Fields consumed at evaluation time: `id`, `name`, `scope`, `rule_type`, `params`, `severity`, `enabled`, `agent_id`, `risk_classification`.

Network failures are logged and swallowed. The runner falls back to the previously loaded policy set and retries after the TTL. The TTL clock is stamped on failure to prevent a down API from causing every `evaluate()` call to block on a re-fetch attempt.

**HMAC verification (opt-in).** When `KV_POLICY_HMAC_SECRET` is set on both the engine and the API, the API computes `HMAC-SHA256(secret, response_body)` and includes it in the `X-Kyvvu-Policy-Signature` header. The engine verifies the signature on receipt. If the signature is missing or invalid, the fetch is rejected and cached policies are kept. This prevents policy tampering by a compromised proxy or MITM within the internal network.

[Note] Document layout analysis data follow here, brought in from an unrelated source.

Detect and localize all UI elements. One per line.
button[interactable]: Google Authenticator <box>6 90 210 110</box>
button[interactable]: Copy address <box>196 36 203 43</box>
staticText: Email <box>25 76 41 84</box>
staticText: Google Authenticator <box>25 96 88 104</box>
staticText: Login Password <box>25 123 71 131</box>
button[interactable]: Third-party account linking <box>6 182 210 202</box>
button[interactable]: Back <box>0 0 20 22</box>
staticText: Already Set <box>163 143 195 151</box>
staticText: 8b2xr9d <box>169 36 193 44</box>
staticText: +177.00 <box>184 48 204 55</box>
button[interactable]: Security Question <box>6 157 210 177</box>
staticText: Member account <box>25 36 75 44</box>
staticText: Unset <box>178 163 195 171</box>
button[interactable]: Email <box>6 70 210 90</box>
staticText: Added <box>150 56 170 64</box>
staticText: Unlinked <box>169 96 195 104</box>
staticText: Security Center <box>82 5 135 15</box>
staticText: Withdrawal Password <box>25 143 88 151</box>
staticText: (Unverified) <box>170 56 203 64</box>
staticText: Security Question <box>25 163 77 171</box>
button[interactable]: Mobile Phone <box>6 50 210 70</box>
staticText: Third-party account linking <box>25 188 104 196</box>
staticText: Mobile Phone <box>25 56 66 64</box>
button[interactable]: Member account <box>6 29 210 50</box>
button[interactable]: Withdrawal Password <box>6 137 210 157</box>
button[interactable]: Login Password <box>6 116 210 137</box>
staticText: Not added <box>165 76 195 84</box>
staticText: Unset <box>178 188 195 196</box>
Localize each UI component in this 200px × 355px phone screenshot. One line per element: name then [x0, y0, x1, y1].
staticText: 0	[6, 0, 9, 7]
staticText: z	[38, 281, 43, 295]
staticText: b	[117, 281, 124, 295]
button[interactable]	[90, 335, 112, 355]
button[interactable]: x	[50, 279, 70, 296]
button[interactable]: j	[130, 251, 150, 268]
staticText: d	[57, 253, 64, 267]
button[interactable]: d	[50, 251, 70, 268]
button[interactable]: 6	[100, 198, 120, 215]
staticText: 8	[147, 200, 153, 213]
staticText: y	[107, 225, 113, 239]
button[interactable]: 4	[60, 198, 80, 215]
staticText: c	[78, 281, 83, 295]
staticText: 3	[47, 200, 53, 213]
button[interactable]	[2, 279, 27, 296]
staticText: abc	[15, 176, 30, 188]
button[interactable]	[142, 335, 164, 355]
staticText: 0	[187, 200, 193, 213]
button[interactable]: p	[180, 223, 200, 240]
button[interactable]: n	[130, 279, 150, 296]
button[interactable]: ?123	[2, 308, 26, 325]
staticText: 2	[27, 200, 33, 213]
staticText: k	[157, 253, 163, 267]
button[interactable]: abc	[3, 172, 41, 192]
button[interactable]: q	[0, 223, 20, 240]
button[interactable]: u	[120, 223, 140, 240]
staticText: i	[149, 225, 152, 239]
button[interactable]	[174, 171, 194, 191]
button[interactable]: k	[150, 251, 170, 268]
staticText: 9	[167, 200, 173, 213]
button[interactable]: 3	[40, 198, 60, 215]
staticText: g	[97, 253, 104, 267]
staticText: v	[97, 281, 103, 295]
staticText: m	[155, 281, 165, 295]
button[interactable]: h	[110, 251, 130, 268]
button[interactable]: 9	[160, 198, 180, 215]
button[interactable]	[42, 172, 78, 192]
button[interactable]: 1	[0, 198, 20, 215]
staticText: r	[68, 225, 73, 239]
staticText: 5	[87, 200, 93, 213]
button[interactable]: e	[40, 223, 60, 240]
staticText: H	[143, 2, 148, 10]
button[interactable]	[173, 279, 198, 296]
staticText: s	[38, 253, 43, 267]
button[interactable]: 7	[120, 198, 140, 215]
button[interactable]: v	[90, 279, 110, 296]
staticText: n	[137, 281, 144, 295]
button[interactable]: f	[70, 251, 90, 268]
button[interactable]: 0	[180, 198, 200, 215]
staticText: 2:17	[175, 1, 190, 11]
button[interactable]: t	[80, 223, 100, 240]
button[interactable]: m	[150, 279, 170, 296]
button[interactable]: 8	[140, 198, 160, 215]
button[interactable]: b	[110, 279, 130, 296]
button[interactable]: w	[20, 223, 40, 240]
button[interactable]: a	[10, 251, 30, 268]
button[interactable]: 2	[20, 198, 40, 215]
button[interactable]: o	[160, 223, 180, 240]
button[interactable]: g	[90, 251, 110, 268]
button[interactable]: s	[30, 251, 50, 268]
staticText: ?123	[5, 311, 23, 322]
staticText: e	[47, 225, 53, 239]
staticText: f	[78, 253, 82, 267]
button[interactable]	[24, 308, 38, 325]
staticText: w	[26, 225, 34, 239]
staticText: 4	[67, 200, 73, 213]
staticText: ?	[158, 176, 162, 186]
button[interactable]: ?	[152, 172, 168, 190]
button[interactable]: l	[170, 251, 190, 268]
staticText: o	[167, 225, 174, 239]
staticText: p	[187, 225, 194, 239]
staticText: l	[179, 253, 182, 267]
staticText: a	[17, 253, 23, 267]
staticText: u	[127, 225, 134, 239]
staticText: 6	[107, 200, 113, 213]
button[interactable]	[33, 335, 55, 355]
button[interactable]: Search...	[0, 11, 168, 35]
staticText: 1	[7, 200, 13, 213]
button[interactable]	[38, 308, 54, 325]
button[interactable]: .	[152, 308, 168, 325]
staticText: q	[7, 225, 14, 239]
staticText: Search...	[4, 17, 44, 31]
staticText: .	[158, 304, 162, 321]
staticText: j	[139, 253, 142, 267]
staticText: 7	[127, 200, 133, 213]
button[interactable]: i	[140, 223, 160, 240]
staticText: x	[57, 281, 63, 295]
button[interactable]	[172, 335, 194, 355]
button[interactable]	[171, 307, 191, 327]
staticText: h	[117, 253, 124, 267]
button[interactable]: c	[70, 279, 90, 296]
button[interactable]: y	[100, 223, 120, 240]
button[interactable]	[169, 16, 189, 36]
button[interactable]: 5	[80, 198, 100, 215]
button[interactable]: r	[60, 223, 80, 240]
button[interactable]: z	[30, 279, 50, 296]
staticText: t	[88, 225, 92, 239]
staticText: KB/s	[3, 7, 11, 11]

**Disk cache (opt-in).** When `KV_POLICY_CACHE_PATH` is set, the runner writes the fetched policies to disk after each successful fetch (atomic write via temp file + rename). On cold start, if the API is unreachable, the runner loads policies from this disk cache. A staleness warning is emitted if the cache exceeds `KV_POLICY_CACHE_MAX_AGE_SECONDS` (default 24h), but the cache is still used.

**Fail-mode.** When `KV_POLICY_FAIL_MODE=closed`, the runner blocks all `step_execution` behaviors if no policies could be loaded (from API or disk cache). Default is `open` (current behavior — allow all when no policies are available).

### 2. `POST {log_endpoint}` — step log flush

Called on `end_task()` when `KV_LOG_ENDPOINT` is configured and steps are buffered.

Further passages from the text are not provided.